The main thing that would matter would be the total amount of Ca and phos (Ca x phos product), but the body is usually pretty good at regulating Ca via the PTH/bone/kidney axis (although with poorly working kidneys, this is not fully efficient). If the Ca x phos product is really high, it can cause acute issues (vasoconstriction and precipitation of crystals), but it is more often a chronic consideration (i.e., presumably more vascular calcifications).

Each gram of Ca gluconate is only about 2.3 mmol of elemental Ca = about 90 mg of Ca. The ECF holds about 900-1000 mg and there's a big sink in the bone. So you gave less than 1/3 of the normal ECF amount. Since her Ca was low at 7.1 and she was having cardiac issues, I think that it was appropriate to give her Ca (again 2-3 g of gluconate is not that much Ca since gluconate is a large molecule that accounts for most of the mass of Ca gluconate).

Plus, judging from the other labs, I'd bet this person was acidemic. Acidemia displaces Ca from albumin and raises ionized Ca. The patient's total Ca was only 7.1, so I'd bet her iCa was also low, unless her albumin was also very low. We often see ppl getting into problems where as acidemia is corrected, the ionized Ca falls (as more of it gets bound by albumin). So IMHO giving this pt Ca was appropriate. If I was called to dialyze her, I would likely give her a fair amount of Ca with dialysis (since dialysis also fixes acidosis and can further drop iCa).

Out of curiosity, was the phos sky high? Like 15 or something? Is that why the ICU doc had concerns?
 
Agree about the passive-aggressive back handed remarks, unfortunately I get those nonstop (doesn't make it ok, but life of an ED doc. Whadduya gonna do).

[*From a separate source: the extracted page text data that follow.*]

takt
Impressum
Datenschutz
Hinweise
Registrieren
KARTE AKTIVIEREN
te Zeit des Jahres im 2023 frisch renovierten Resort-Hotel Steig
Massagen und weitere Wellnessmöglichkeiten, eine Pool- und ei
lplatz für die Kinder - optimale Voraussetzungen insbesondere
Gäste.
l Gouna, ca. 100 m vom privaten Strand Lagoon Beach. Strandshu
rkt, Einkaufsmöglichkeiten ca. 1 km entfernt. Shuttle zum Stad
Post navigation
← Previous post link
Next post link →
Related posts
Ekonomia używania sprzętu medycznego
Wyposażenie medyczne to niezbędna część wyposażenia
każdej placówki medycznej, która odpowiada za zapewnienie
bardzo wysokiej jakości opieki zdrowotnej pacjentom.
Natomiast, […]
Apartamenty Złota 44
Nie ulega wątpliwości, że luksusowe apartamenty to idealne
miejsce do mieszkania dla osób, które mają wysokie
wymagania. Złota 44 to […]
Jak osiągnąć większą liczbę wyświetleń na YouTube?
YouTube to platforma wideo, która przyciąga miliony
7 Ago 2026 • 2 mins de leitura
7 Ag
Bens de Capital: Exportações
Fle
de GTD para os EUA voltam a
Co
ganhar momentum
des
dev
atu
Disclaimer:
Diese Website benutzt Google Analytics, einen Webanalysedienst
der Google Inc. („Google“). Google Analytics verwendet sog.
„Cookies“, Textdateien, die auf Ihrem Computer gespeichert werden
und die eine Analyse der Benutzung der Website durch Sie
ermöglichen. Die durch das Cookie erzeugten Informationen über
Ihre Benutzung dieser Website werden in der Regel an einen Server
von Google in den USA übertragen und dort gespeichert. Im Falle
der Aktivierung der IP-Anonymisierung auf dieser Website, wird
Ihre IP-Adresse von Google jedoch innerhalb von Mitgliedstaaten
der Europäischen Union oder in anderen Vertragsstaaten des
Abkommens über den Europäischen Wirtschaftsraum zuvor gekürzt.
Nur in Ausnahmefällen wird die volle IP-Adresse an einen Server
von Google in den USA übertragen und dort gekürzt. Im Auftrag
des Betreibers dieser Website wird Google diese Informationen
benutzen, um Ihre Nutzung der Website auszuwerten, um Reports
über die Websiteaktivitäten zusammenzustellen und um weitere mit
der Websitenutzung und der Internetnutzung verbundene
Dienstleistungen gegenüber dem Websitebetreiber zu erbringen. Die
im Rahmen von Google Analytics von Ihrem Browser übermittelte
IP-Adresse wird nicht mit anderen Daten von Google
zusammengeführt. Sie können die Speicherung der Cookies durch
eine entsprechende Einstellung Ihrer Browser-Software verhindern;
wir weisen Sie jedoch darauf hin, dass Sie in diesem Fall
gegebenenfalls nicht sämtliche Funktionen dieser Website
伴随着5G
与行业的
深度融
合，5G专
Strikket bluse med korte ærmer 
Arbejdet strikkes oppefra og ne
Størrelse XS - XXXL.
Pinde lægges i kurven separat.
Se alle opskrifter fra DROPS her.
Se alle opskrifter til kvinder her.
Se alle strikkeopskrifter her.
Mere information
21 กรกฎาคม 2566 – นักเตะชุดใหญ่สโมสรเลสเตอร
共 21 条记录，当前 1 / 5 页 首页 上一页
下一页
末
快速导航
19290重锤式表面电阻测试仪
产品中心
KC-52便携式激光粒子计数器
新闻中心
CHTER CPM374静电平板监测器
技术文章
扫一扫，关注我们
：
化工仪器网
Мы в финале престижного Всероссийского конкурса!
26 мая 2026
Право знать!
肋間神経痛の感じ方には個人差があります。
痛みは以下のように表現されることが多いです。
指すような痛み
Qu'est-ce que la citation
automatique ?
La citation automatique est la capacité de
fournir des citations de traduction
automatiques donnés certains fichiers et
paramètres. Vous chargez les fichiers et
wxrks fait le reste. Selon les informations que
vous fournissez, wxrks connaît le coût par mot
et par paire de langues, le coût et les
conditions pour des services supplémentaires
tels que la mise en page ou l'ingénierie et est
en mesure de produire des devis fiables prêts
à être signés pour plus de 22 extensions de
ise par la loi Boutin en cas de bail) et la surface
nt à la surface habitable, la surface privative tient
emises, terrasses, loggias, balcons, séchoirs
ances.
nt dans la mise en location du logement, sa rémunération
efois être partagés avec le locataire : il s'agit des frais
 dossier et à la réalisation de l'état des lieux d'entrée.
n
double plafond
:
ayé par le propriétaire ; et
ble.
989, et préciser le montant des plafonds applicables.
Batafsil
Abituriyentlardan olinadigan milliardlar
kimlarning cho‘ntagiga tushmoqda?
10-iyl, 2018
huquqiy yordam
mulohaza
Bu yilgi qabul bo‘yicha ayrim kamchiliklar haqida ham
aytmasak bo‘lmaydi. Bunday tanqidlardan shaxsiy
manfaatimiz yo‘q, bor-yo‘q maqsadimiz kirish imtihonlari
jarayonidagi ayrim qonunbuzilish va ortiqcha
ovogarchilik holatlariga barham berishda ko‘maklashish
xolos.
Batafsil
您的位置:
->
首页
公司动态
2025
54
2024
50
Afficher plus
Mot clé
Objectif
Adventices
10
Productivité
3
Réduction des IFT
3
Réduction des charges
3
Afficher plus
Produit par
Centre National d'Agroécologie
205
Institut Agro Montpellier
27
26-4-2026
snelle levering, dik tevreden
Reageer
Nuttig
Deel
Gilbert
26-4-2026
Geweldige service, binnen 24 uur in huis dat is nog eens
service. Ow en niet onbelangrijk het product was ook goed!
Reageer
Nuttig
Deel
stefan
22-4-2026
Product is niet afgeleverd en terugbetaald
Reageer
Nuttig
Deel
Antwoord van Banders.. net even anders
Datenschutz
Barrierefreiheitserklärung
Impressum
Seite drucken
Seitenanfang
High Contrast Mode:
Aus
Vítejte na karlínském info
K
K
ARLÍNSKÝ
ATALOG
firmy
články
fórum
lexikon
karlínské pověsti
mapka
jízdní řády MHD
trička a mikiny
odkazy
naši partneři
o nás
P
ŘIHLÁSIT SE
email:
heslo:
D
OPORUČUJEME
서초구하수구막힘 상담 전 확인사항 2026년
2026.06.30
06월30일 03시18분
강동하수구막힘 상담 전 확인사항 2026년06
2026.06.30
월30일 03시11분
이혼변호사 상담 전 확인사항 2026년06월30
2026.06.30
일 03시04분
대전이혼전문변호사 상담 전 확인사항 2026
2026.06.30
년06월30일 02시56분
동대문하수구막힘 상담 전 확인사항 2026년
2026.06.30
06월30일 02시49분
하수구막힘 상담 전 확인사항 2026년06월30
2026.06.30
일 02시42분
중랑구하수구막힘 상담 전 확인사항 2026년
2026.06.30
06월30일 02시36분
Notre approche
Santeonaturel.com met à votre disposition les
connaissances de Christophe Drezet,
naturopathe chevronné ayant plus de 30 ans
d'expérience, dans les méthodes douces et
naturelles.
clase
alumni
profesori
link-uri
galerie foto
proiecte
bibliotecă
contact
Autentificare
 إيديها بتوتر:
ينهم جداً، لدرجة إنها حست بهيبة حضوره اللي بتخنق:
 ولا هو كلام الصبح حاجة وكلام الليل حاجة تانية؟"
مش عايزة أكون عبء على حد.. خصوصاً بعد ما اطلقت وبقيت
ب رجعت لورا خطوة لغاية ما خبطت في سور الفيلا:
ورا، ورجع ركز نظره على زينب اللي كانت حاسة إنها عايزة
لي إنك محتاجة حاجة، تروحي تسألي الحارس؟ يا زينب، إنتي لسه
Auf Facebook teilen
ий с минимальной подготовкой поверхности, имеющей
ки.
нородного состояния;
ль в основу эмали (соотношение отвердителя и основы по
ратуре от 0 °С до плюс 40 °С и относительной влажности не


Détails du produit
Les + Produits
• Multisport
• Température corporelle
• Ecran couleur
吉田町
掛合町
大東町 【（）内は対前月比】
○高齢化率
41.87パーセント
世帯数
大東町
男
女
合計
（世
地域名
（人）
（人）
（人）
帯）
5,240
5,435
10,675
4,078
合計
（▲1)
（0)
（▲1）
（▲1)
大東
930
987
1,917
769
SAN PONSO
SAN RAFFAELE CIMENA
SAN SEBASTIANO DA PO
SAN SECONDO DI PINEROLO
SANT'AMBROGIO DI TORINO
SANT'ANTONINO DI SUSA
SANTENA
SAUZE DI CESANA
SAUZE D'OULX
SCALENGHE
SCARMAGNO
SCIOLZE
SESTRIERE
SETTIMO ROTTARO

Phos ended up being like 9-10 or close to, and lactate was pending. I assumed the patient had acidemia based on the elevated anion gap, therefore also assuming her lactate would be elevated. I knew she wasn't overall getting enough calcium to make a negative difference, but this ICU doc is always condescending (sad because everyone else in his group is amazingly nice and easy to work with). I got pretty much the same numbers when I looked up how much the patient was getting and got confused as to why I got snipped at. Just wanted to make sure I wasn't missing anything. Appreciate the feedback.